### About this exercise
A verbatim transcript of the data that follows, free of images, is the expected result.

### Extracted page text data
▬▬▬▬▬▬
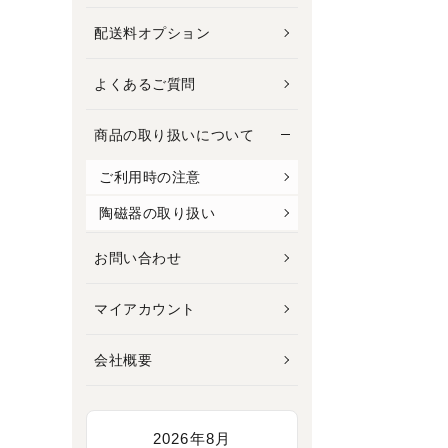
配送料オプション
よくあるご質問
商品の取り扱いについて
ご利用時の注意
陶磁器の取り扱い
お問い合わせ
マイアカウント
会社概要
2026年8月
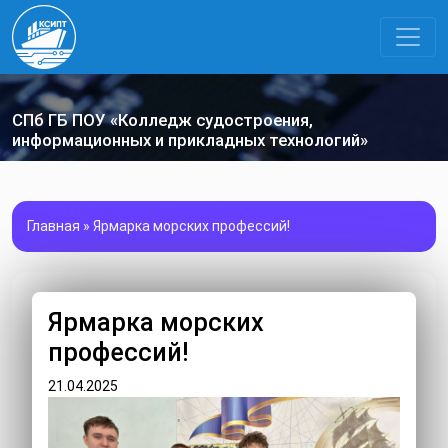
СПб ГБ ПОУ «Колледж судостроения,
информационных и прикладных технологий»
Главная
»
Ярмарка морских профессий!
Ярмарка морских
профессий!
21.04.2025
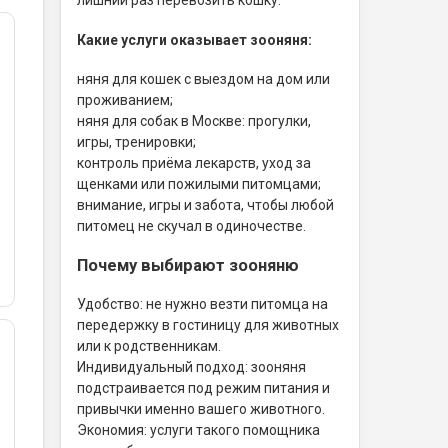
Какие услуги оказывает зооняня:
няня для кошек с выездом на дом или
проживанием;
няня для собак в Москве: прогулки,
игры, тренировки;
контроль приёма лекарств, уход за
щенками или пожилыми питомцами;
внимание, игры и забота, чтобы любой
питомец не скучал в одиночестве.
Почему выбирают зооняню
Удобство: не нужно везти питомца на
передержку в гостиницу для животных
или к родственникам.
Индивидуальный подход: зооняня
подстраивается под режим питания и
привычки именно вашего животного.
Экономия: услуги такого помощника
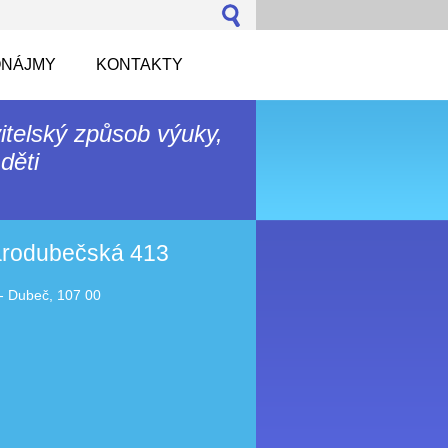
NÁJMY
KONTAKTY
itelský způsob výuky,
děti
tarodubečská 413
- Dubeč, 107 00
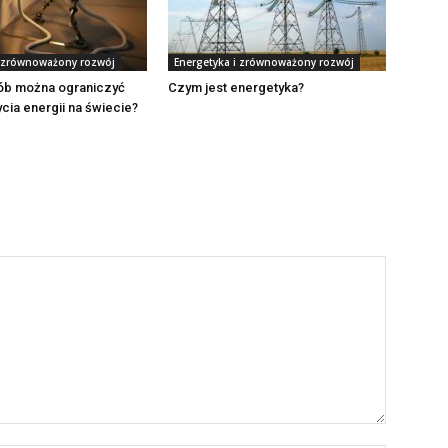
i zrównoważony rozwój
Energetyka i zrównoważony rozwój
sób można ograniczyć
Czym jest energetyka?
cia energii na świecie?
▬▬▬▬▬▬
### Reply
配送料オプション
よくあるご質問
商品の取り扱いについて
ご利用時の注意
陶磁器の取り扱い
お問い合わせ
マイアカウント
会社概要
2026年8月
СПб ГБ ПОУ «Колледж судостроения,
информационных и прикладных технологий»
Главная
»
Ярмарка морских профессий!
Ярмарка морских
профессий!
21.04.2025
Какие услуги оказывает зооняня:
няня для кошек с выездом на дом или
проживанием;
няня для собак в Москве: прогулки,
игры, тренировки;
контроль приёма лекарств, уход за
щенками или пожилыми питомцами;
внимание, игры и забота, чтобы любой
питомец не скучал в одиночестве.
Почему выбирают зооняню
Удобство: не нужно везти питомца на
передержку в гостиницу для животных
или к родственникам.
Индивидуальный подход: зооняня
подстраивается под режим питания и
привычки именно вашего животного.
Экономия: услуги такого помощника
NÁJMY
KONTAKTY
itelský způsob výuky,
děti
tarodubečská 413
- Dubeč, 107 00
i zrównoważony rozwój
Energetyka i zrównoważony rozwój
sób można ograniczyć
Czym jest energetyka?
cia energii na świecie?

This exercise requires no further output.